[Stored items from a collection]
%%
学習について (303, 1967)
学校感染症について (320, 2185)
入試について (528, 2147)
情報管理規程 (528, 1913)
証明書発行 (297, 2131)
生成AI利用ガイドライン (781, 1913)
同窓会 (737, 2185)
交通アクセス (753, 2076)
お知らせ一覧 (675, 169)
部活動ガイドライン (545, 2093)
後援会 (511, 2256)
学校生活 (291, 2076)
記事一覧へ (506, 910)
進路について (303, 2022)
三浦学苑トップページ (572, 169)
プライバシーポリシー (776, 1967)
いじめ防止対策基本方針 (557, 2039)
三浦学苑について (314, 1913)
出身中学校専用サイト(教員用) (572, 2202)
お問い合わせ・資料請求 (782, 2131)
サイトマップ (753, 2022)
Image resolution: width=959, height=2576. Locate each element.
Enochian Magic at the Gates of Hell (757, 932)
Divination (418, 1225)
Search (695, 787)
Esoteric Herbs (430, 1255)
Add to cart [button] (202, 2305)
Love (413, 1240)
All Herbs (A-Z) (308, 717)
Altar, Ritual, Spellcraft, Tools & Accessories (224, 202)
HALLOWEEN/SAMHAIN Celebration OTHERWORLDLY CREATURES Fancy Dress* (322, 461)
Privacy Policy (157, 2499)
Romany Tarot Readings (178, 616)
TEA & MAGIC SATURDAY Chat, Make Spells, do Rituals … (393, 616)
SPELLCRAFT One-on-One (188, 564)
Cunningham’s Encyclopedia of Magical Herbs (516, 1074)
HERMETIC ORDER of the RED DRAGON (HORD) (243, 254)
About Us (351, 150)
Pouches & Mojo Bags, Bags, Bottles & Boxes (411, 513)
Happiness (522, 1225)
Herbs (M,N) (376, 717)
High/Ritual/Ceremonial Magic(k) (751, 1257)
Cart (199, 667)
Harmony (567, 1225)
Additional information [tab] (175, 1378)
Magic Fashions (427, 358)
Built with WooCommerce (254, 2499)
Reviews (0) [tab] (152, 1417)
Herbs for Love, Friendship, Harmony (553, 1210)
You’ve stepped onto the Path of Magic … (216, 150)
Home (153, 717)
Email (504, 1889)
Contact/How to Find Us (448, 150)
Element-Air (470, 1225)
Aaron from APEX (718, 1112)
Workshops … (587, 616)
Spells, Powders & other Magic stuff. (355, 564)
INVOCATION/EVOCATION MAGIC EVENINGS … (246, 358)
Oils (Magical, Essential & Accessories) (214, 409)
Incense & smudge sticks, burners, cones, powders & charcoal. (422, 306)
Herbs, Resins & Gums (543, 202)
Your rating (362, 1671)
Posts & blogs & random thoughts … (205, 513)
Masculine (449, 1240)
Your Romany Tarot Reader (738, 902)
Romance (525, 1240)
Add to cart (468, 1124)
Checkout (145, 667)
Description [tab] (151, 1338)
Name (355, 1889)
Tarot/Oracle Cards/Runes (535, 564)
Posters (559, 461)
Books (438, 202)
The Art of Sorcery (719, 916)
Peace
%%
▶ **Task**: Your response should be the lines above from the first to the one containing "Herbs (M,N) (376, 717)", inclusive, each given exactly.

▶ **Reply to the task**:
学習について (303, 1967)
学校感染症について (320, 2185)
入試について (528, 2147)
情報管理規程 (528, 1913)
証明書発行 (297, 2131)
生成AI利用ガイドライン (781, 1913)
同窓会 (737, 2185)
交通アクセス (753, 2076)
お知らせ一覧 (675, 169)
部活動ガイドライン (545, 2093)
後援会 (511, 2256)
学校生活 (291, 2076)
記事一覧へ (506, 910)
進路について (303, 2022)
三浦学苑トップページ (572, 169)
プライバシーポリシー (776, 1967)
いじめ防止対策基本方針 (557, 2039)
三浦学苑について (314, 1913)
出身中学校専用サイト(教員用) (572, 2202)
お問い合わせ・資料請求 (782, 2131)
サイトマップ (753, 2022)
Image resolution: width=959, height=2576. Locate each element.
Enochian Magic at the Gates of Hell (757, 932)
Divination (418, 1225)
Search (695, 787)
Esoteric Herbs (430, 1255)
Add to cart [button] (202, 2305)
Love (413, 1240)
All Herbs (A-Z) (308, 717)
Altar, Ritual, Spellcraft, Tools & Accessories (224, 202)
HALLOWEEN/SAMHAIN Celebration OTHERWORLDLY CREATURES Fancy Dress* (322, 461)
Privacy Policy (157, 2499)
Romany Tarot Readings (178, 616)
TEA & MAGIC SATURDAY Chat, Make Spells, do Rituals … (393, 616)
SPELLCRAFT One-on-One (188, 564)
Cunningham’s Encyclopedia of Magical Herbs (516, 1074)
HERMETIC ORDER of the RED DRAGON (HORD) (243, 254)
About Us (351, 150)
Pouches & Mojo Bags, Bags, Bottles & Boxes (411, 513)
Happiness (522, 1225)
Herbs (M,N) (376, 717)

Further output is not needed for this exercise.